Legal /

Texas Students Sue After School District Bans Long Hair For Boys

The seven boys believe the policy is based on gender stereotypes and violates their constitutional rights

A school district in Texas that banned boys from wearing their hair long has been sued by students.

Magnolia Independent School District, which serves some 13,000 students about 40 miles northwest of Houston, requires boys to have short hair.

The American Civil Liberties Union of Texas filed a lawsuit on behalf of seven boys challenging the policy. They argued that the requirement is discriminatory and is based on gender stereotypes that violate the Constitution.

The students, aged 7 to 17, also say the punishments they received for not complying caused them “immense and irreparable harm.”

In one case, the court documents claim that “school officials in Texas forced a 9-year-old boy to serve an in-school suspension for a month, deprived him of recess and normal lunch breaks, and banished him from campus to an alternative school — all to pressure the fourth-grader into getting a haircut.”

The district’s handbook states that male students’ hair can be “no longer than the bottom of a dress shirt collar, bottom of the ear, and out of the eyes.”

Boys in the district can not tie long hair back in a bun or a ponytail. They are also not allowed to have beards, mustaches or long sideburns.

District officials are reviewing the lawsuit, according to the spokeswoman for the district, Denise Meyers. She said the district’s policies were comparable to those of other public schools in Texas.

“Like hundreds of public school districts in Texas and across the country, MISD’s rules for dress and grooming distinguish between male and female dress and grooming standards,” Meyers said in a statement. “This system of differentiated dress and grooming standards have been affirmed by courts and does not inhibit equal access to educational opportunities under Title IX.”

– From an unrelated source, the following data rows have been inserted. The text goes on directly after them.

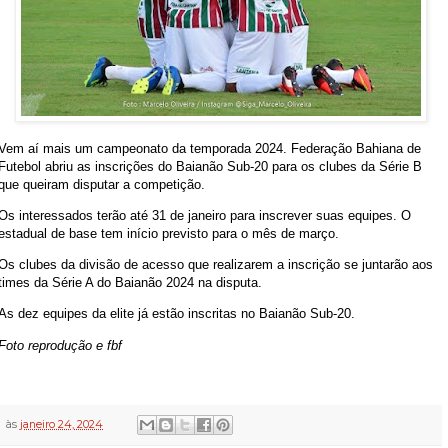
Vem aí mais um campeonato da temporada 2024. Federação Bahiana de
Futebol abriu as inscrições do Baianão Sub-20 para os clubes da Série B
que queiram disputar a competição.
Os interessados terão até 31 de janeiro para inscrever suas equipes. O
estadual de base tem início previsto para o mês de março.
Os clubes da divisão de acesso que realizarem a inscrição se juntarão aos
times da Série A do Baianão 2024 na disputa.
As dez equipes da elite já estão inscritas no Baianão Sub-20.
Foto reprodução e fbf
às
janeiro 24, 2024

She added that MISD grants exemptions or accommodations in the cases of religious practices or gender identity.

One of the students involved in the lawsuit, Daniel Hoosier, spoke out against the policy at a school board meeting. He said he caved and cut his hair after being given an in-school suspension.

“It feels dehumanizing to have school, a government entity, force me to cut my hair and meet their expectations of appearances,” he told a local Houston news outlet.

The ACLU’s lawsuit argues that the policy violates the boys’ constitutional rights and Title IX, which prohibits sex-based discrimination in schools. 

In the suit filed in U.S. District Court for the Southern District of Texas, the legal organization says the students “have been denied classroom instruction, barred from extracurricular activities, and forced to be suspended and separated from their peers for well over a month” because they would not cut their hair.

Brian Klosterboer, an ACLU staff attorney, told NBC News that Magnolia School District appears to be taking discipline to a level that’s detrimental to the students’ learning. The students, he added, are not academically troubled or otherwise considered problem students.

The plaintiffs, who are identified by their initials, are seeking an injunction to halt the policy’s enforcement.